Shortly after Brown v. Plata was decided, I posed the question of what the social cost of these decisions would be. The San Diego Union Tribune reports on a Public Policy Institute of California report, suggesting that in the wake of the release of 18,000 prisoners in 2011, there has been an increase in property crimes.
The report, titled “Public Safety Realignment and Crime Rates in California,” was released Monday night by the Public Policy Institute of California, a nonprofit research institution.
The law went into effect in October 2011 in response to a federal court order for the state to reduce its prison population.
It shifted responsibility for some lower-level nonviolent offenders to county jails and probation officers from state prisons and parole officers. Under realignment, some offenders are released on probation.

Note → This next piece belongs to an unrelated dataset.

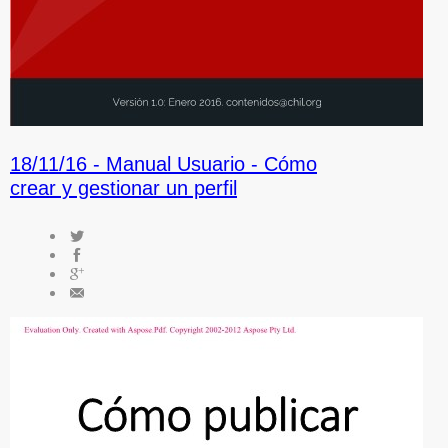
18/11/16 -
Manual Usuario - Cómo
crear y gestionar un perfil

About 18,000 offenders who would have been in prison or jail before the policy shift are now on the street, the report said.
During the first year of implementation, property crime overall rose 7.6 percent in the state, the report said. That includes vehicle theft, larceny, and burglary. Nationwide, property crime during the same period decreased slightly, the report said.

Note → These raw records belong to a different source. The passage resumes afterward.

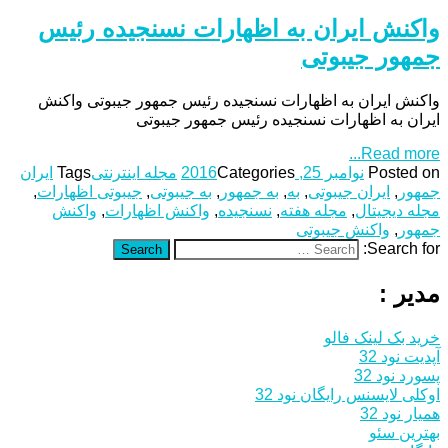
واکنش ایران به اظهارات نسنجیده رئیس
جمهور جیبوتی
واکنش ایران به اظهارات نسنجیده رئیس جمهور جیبوتی واکنش
ایران به اظهارات نسنجیده رئیس جمهور جیبوتی
Read more...
Posted on
نوامبر 25, 2016
Categories
مجله اینترنتی
Tags
ایران
جمهور
,
ایران جیبوتی
,
به
,
به جمهور
,
به جیبوتی
,
جیبوتی اظهارات
,
مجله دیجیتال
,
مجله هفته
,
نسنجیده
,
واکنش اظهارات
,
واکنش
جمهور
,
واکنش جیبوتی
Search for:
Search
مدیر :
خرید بک لینک فالو
آپدیت نود 32
پسورد نود 32
اوکلی لایسنس رایگان نود 32
همیار نود 32
بهترین سئو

Vehicle theft increased 14.8 percent — about 24,000 more thefts per year, the report said. That reversed a decline in the vehicle-theft rate in the state.
Violent crime increased 3.4 percent during the period, but that appeared to be part of a broader trend also experienced by other states, the report said. Violent crime includes murder, rape, robbery and aggravated assault.
This seems more correlation than causation.
Supporters of the realignment program note that though there has been an increase in crime, it hasn’t been as bad as many predicted:
In response to the study, Deborah Hoffman, spokeswoman for the state Department of Corrections and Rehabilitation, said that as the researchers noted, crime rates “remain at historically low levels and are substantially below those observed a decade ago.”
Under realignment, “the state is investing hundreds millions of dollars in local rehabilitation and crime-prevention programs to continue to improve public safety in our communities,” she said. “The impact of these investments will be measured over years, not months.”
Allen Hopper, director of criminal justice and drug policy for the American Civil Liberties Union of California, also commented on the report. He said the research “confirms that realignment has not caused a public safety catastrophe in California.”
“We now have independent data that confirms that California can successfully reduce our state’s reliance on incarceration,” Hopper said.
To put this decision in terms of social cost, the liberty costs (the harm to liberty by incarcerating too many people) exceeds the safety cost (the cost to safety by releasing potentially dangerous people). In other words, the ACLU argues that society should be willing to endure a slight uptick in property crimes, in order to decrease prison populations.
See my earlier posts on the increase in crime rates after Plata here and here.
One of these days I will return to my work on social cost. And Kennedy’s federalism. The past year has been insanely busy with book writing and book promotion.